▶ [EXERCISE]:
Your answer is one number, how many lines in the entries include "will".

▶ [Data entries]:
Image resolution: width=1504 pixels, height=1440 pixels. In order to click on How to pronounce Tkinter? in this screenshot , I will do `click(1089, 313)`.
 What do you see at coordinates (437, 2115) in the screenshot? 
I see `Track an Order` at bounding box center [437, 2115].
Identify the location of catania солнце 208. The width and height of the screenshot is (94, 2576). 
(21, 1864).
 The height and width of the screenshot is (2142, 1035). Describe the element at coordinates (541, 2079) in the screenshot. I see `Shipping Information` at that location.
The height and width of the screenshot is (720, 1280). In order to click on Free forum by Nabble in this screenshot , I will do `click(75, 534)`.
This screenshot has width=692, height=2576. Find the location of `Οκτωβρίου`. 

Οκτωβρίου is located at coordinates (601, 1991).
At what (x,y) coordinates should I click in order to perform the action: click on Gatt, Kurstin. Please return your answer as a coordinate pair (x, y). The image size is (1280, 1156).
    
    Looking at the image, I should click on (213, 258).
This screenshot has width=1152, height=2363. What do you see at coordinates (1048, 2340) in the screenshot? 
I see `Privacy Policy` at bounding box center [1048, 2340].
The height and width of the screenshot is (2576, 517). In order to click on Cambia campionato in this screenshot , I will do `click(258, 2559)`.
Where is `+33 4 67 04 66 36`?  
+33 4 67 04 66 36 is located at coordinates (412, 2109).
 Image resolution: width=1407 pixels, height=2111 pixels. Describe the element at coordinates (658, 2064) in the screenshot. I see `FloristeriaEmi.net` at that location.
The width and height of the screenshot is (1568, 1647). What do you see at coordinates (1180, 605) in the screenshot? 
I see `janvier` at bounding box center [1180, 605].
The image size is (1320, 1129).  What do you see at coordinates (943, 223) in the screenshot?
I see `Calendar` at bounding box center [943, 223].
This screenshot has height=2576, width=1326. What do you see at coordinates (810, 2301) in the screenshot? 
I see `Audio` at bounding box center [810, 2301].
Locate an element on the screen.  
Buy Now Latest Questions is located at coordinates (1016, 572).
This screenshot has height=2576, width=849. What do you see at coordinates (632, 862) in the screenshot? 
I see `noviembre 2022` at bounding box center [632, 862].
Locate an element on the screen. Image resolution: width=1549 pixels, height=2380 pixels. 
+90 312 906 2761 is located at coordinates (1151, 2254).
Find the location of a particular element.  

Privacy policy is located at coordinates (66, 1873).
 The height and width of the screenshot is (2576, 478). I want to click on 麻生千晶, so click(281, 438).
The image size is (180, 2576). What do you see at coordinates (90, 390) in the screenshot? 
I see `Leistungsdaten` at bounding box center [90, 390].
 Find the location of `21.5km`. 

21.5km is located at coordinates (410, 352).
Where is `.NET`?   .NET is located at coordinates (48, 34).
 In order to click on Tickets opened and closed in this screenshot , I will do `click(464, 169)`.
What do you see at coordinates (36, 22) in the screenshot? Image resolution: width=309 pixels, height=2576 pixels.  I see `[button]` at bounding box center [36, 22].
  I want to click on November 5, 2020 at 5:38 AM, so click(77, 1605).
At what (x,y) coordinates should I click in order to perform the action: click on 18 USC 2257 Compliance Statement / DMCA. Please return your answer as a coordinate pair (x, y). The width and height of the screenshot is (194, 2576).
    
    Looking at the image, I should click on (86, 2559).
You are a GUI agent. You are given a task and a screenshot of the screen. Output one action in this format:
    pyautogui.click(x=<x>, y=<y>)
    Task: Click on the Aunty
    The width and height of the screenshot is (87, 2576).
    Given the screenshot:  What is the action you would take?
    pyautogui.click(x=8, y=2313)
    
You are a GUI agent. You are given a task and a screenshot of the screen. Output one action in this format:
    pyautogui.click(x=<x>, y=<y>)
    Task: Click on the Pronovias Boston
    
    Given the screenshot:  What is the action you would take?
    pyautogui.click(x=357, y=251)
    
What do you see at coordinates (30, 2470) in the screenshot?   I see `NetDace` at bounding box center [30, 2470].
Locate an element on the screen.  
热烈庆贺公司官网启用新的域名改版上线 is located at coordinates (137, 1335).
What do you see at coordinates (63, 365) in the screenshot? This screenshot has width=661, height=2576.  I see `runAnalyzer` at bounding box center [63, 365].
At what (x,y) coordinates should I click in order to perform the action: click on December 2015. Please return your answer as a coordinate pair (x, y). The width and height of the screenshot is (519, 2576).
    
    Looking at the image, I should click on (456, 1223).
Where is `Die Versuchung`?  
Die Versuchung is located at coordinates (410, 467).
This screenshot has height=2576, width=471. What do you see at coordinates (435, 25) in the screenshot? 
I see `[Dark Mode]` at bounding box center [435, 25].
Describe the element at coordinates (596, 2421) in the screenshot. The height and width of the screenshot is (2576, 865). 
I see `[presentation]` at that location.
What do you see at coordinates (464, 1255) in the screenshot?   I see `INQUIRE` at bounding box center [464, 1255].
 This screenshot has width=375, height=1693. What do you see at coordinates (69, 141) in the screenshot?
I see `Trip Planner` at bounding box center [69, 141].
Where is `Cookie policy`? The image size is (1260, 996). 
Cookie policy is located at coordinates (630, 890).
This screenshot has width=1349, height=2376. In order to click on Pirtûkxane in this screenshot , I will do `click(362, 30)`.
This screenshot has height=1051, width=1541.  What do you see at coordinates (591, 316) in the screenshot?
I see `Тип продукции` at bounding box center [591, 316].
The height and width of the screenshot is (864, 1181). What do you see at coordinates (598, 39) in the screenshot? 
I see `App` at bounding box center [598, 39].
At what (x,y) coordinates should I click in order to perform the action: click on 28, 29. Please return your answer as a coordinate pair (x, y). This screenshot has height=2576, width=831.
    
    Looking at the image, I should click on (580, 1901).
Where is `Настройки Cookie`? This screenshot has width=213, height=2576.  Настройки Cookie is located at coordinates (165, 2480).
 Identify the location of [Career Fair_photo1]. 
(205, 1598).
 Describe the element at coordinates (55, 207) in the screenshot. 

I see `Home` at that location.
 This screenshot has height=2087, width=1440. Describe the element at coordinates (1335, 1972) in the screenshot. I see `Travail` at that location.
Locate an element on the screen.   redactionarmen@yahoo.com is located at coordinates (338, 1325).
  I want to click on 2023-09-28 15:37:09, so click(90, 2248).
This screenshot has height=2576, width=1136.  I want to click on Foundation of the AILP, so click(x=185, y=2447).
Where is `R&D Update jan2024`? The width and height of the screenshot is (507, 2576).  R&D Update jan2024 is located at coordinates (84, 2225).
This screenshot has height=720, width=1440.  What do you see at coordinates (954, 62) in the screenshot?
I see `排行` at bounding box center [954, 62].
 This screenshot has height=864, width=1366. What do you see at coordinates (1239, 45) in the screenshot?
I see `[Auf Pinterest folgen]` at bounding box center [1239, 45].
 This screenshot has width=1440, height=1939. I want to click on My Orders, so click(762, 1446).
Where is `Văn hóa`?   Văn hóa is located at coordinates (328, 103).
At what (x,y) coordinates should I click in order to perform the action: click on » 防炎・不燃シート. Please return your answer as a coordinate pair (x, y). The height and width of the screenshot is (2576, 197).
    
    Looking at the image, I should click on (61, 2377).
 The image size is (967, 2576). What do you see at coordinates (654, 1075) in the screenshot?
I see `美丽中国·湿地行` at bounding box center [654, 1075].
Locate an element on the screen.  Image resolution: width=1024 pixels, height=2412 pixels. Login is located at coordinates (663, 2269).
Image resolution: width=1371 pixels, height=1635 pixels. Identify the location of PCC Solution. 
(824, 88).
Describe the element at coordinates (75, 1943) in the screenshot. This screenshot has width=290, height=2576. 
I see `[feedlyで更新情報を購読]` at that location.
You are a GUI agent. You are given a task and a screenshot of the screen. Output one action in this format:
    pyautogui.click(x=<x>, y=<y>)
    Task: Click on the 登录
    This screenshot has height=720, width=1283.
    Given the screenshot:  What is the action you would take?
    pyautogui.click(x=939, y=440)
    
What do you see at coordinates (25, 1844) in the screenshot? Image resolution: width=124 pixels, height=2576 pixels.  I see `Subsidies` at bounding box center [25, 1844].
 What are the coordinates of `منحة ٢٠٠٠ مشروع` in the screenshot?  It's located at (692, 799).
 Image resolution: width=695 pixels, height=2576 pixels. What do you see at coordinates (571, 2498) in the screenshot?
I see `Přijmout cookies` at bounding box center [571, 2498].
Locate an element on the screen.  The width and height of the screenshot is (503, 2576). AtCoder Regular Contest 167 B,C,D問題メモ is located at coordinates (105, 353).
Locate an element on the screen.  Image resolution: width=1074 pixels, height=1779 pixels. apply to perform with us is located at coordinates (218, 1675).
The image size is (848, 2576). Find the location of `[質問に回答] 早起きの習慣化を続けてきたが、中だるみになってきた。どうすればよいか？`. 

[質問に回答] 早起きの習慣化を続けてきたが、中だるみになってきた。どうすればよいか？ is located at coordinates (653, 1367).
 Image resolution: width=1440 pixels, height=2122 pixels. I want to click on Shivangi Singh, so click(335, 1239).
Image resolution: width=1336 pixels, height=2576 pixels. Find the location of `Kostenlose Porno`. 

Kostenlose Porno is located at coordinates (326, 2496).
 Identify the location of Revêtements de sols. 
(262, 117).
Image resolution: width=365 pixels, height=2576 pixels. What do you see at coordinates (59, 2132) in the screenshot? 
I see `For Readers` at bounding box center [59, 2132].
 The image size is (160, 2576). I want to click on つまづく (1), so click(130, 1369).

▶ [TASK RESULT]:
5